Records for the task section start

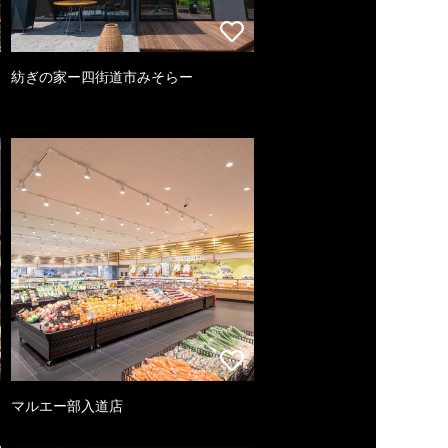
紡ぎの家ー四街道市みそらー
マルエー部入道店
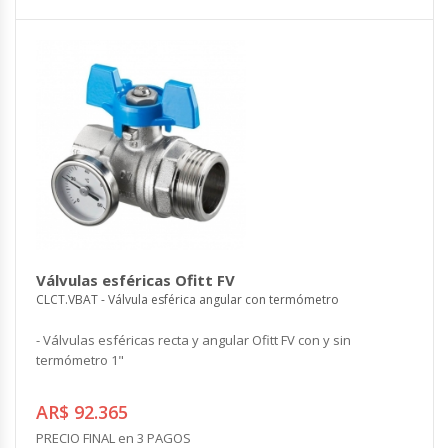
Válvulas esféricas Ofitt FV
CLCT.VBAT - Válvula esférica angular con termómetro
- Válvulas esféricas recta y angular Ofitt FV con y sin
termómetro 1"
AR$ 92.365
PRECIO FINAL en 3 PAGOS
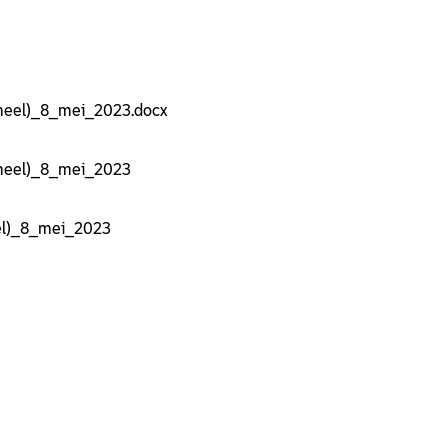
eel)_8_mei_2023.docx
rmeel)_8_mei_2023.docx
rmeel)_8_mei_2023
eel)_8_mei_2023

Records for the task section end

Find the lines in the entries above where "esféricas" occurs, and copy each of them.

Válvulas esféricas Ofitt FV
- Válvulas esféricas recta y angular Ofitt FV con y sin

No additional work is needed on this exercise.